My point is that differentiating the integral and fractional parts of a floating point makes no sense. Some operations lose a constant amount of precision, others lose more precision the more different the numbers are. None of them act differently on the integral and fractional parts of the number.
Now, of course, there's a fixed point representation for each possible floating point number. But operations on fixed point numbers act differently on the integral and fractional parts of the numbers (in part because it's impossible to have a pair of fixed point numbers of the same type, but so different that n+1==n).
>But operations on fixed point numbers act differently on the integral and fractional parts of the numbers
Not really. Not in any way different from floating point. Can you explain this point? The efficient way of doing fixed point is to store it as a single scaled number, which is also how floating point stores the mantissa. You could split it into two numbers, but you could also split a mantissa into multiple numbers if you really wanted, it doesn't really change the math.
>(in part because it's impossible to have a pair of fixed point numbers of the same type, but so different that n+1==n).
I'd disagree there. You can have fixed point denominated in 100s as easily as you can have it denominated in .01s.
>Some operations lose a constant amount of precision, others lose more precision the more different the numbers are. None of them act differently on the integral and fractional parts of the number.
Precision is only 'lost' compared to other floating point operations. A long double won't ever have less precision than a 32.32 fixed point number, unless you're using numbers that wouldn't fit in 32.32 in the first place.
In no way do you have "a single bit" of useful precision. Anything that can corrupt the upper bits of a floating point number can corrupt the upper bits of a fixed point number.
Or just don't use floats at all. In many cases fixed-point makes more sense.
The only problem with that is that there's no support in most programming languages for either and no hardware-support for decimal floating points in common hardware.
Floating point numbers are a pretty generic concept. But there are infinite possibilities of fixed point ones, with completely different qualities. It's just not viable to implement them in hardware.
I especially said hardware for decimal floats and didn't include fixed point. You don't need special hardware for fixed point. Addition and subtraction are the same as if you would do it with integers, for multiplication and division you also need to shift additionally.

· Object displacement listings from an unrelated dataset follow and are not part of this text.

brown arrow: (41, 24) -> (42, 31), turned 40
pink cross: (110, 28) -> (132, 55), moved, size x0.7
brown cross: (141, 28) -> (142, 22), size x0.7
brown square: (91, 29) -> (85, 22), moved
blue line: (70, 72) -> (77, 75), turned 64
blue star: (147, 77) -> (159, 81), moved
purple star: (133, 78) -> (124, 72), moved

With floating point you also have endless possibilities how to define them. Next to the standard IEEE ones you for instance have 80 bit ones you had to use on intel CPUs. With fixed point arithmetic you don't really have standards but common ones like Q16.16
I wanted to go back to the source, or at least as far as I could go (I didn't look to see if any of Von Neumann's papers covered it :) ). I know D. Goldberg's appendix covers this (pages 218-219), for the binary to decimal direction, for single-precision floating-point. But I wanted a simple example as well, and I. Goldberg's paper had that.
It's quite interesting how much of our data is decimal floating point (any ascii representation like in css, html, json, javascript, svg, when we enter data somewhere), yet we convert it to binary floating point back and forth all the time.